Türkiye 1970’li yıllara kadar zaman zaman yüksek enflasyon yaşadı, ancak bunlar kalıcı olmayan ve kısa sürede düzelen periyotlardı. Sonrasında ise petrol krizi ile başlayan ve yaklaşık 40 yıl süren bir yüksek enflasyon ortamında kaldık. Bu dönemi incelediğimizde, enflasyonun her zaman bütçe açığını artıran popülist genişleyici maliye politikalarıyla beraber yükseldiğini görüyoruz. Üstelik çoğu zaman popülist politikaların etkisi nesiller boyunca devam ediyor. (Örneğin, Demirel’in 1992’de seçimleri kazanmak için getirdiği ve emeklilik yaşını kadınlarda 38’e, erkeklerde 43’e indiren yasa ile birlikte sosyal güvenlik sisteminin bütün aktüeryel dengesi bozuldu. Geçen sene çıkarılan EYT kanunu da benzer bir etki yaratmakta maalesef.)
Anlaşılan göreceli düşük enflasyon yaşadığımız 2004-2016 yılları arasındaki 13 sene bizim yapışkan enflasyon belası ile ilgili önceki tecrübelerimizi ve de kötü anılarımızı bir anda silmiş. Öyle ki ekonomi politikalarını 2016’dan itibaren giderek artan bir şekilde gevşetmeye başlamışız. Halbuki son 25 yıla baktığımızda Türkiye’deki bütçe açığı – enflasyon ilişkisi çok net görülmekte. (Bu ilişkiyi bozan tek yıl ise 2023! Bunun 2 sebebi var. Birincisi uygulanan ve ağır bir finansal baskılama olarak tanımlanacak absürt para politikası nedeniyle özellikle kamu borçlanma faizlerinin nominal olarak düşük ve reel olarak ise ekside kalması. İkincisi ise, KKM primlerinin MB tarafından karşılanması ile oluşan zararın hesaplarda yer almaması. Halbuki dolaylı olarak bu açık enflasyonu körükleyici etki yapmış bulunuyor.)
Uzun lafın kısası, geçmiş tecrübelere de dayanarak, önümüzdeki dönemdeki olası enflasyon patikasını hesaplarken, bütçe açıklarının gelişimine de bakmamız gerektiği ortada. (Bu nedenle de her fırsatta kamu reformları ve mali kural için bu kadar bastırıyoruz.) Bu bağlamda geçtiğimiz hafta açıklanan paketin ise beklentileri karşıladığını söylemek zor.
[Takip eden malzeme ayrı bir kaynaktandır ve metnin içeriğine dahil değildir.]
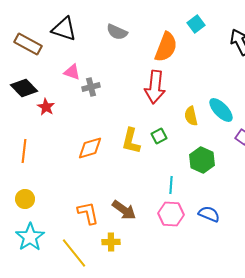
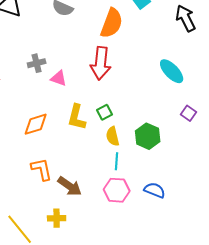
pink triangle: (72, 72) -> (59, 78), moved
cyan ellipse: (221, 110) -> (172, 71), moved
yellow semicircle: (191, 116) -> (113, 136), moved
orange L-shape: (88, 213) -> (42, 169), moved

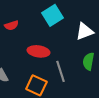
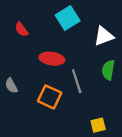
red semicircle: (11, 25) -> (21, 29), turned 72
Paketin parasal etkisinin ortaya konmamış olmasına rağmen yapılan tahminler bu tedbirlerin bütçe açığında maksimum 150 milyar TL kadar bir iyileşme yaratacağı yönünde. Halbuki, özellikle yılın 2. yarısında ekonomi göreceli olarak soğutulurken bütçe gelirlerinde bir durulma, öte yandan da harcamalarda artış bekleniyor. Bu artışlar özellikle bütçenin 2 en önemli harcama kalemini etkileyecek: Personel giderleri ve sosyal güvenlik açıkları.
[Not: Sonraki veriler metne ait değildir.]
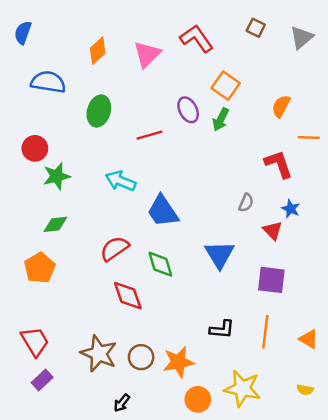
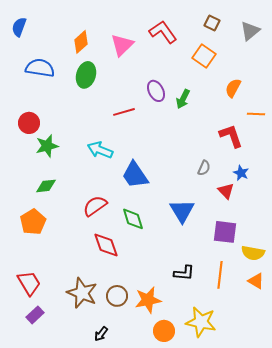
orange square: (226, 86) -> (204, 56), moved
green ellipse: (99, 111) -> (86, 75), moved
yellow semicircle: (305, 390) -> (253, 253), moved, size x1.6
Personel giderlerinde ilk 4 ay gerçekleşmesi 870 milyar TL ve sene sonu tahmini 2.5 trilyon TL. Eğer her ay 220 milyar TL personel harcaması sene sonuna kadar devam etse, bu tahmin tutabilirdi. Ancak, ikinci yarıda memur maaşlarına yüzde 20 kadar zam yapılacağını dikkate alırsak bu harcama kaleminin tahmin edilenden 300 milyar TL daha fazla olacağı görülüyor. Öte yandan, ilk 4 ay gidişatına bakarak, özel bir durum olmadıkça sosyal güvenlik açıklarını da içeren “cari transferler” kaleminde bir aşım olması ise şimdilik pek mümkün gözükmüyor. Bütçenin gelirler tarafına bakarsak OVP’de geçen sene gelirlerine göre yüzde 62 civarında bir artış öngörüldüğünü görüyoruz. Geçen seneye göre ilk 4 aydaki fiili artış ise yüzde 100’ün üzerinde. Her ne kadar 2. yarıyılda yavaşlama beklense de, gelirlerin OVP’de hedeflenene yakın olabileceği söylenebilir.
Sonuç olarak 2.7 trilyon TL olarak hedeflenen 2024 bütçe açığının buna yakın bir rakamla kapanacağı görülüyor. Bu da milli gelirin yaklaşık yüzde 6.4’üne denk geliyor. Ancak bu kadar yüksek bir bütçe açığı ile anti-enflasyonist bir politika sürdürmek kolay değil. Bu nedenle beklentiler de yüksek kalmaya devam ediyor, ve biz de bütçe açığı ve genel kamu kesimi borçlanma gereğini yakından takip etmeye devam ediyoruz. (Öte yandan, para politikasında ise son 1.5 ayda dışarıdan gelen sıcak para ve içerideki döviz mevduatlarının çözülmesi kurlarda stabilite sağlayarak devaluasyon-enflasyon geçişkenliğini ortadan kaldırırken oluşan likidite fazlası ise ekonomik aktivitenin istenenden daha canlı kalmasına yol açarak, enflasyon beklentilerini canlı tutmaya devam ediyor. Bu süreçte TL’nin değerlenmesi ise belki bugün değil ama mutlaka orta vadede ele alınması gereken bir mesele.)
Sonuçta enflasyonda yukarı yönlü riskler halen yüksek olduğu için MB hedefleri ile beklentiler arasındaki makas da (azalarak da olsa) devam ediyor.